WHAT NEEDS TO BE DONE:
From the data below, copy each line that includes the word "كثافة".

Collected data:
# # # # #

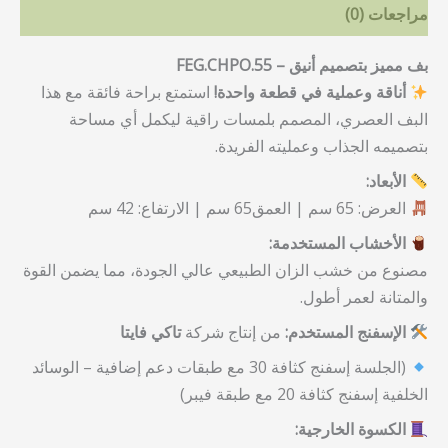
مراجعات (0)
بف مميز بتصميم أنيق – FEG.CHPO.55
أناقة وعملية في قطعة واحدة!
استمتع براحة فائقة مع هذا
البف العصري، المصمم بلمسات راقية ليكمل أي مساحة
بتصميمه الجذاب وعمليته الفريدة.
الأبعاد:
العرض: 65 سم | العمق65 سم | الارتفاع: 42 سم
الأخشاب المستخدمة:
مصنوع من خشب الزان الطبيعي عالي الجودة، مما يضمن القوة
والمتانة لعمر أطول.
الإسفنج المستخدم:
من إنتاج شركة
تاكي فايتا
(الجلسة إسفنج كثافة 30 مع طبقات دعم إضافية – الوسائد
الخلفية إسفنج كثافة 20 مع طبقة فيبر)
الكسوة الخارجية:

# # # # #

OUTPUT BELOW:
(الجلسة إسفنج كثافة 30 مع طبقات دعم إضافية – الوسائد
الخلفية إسفنج كثافة 20 مع طبقة فيبر)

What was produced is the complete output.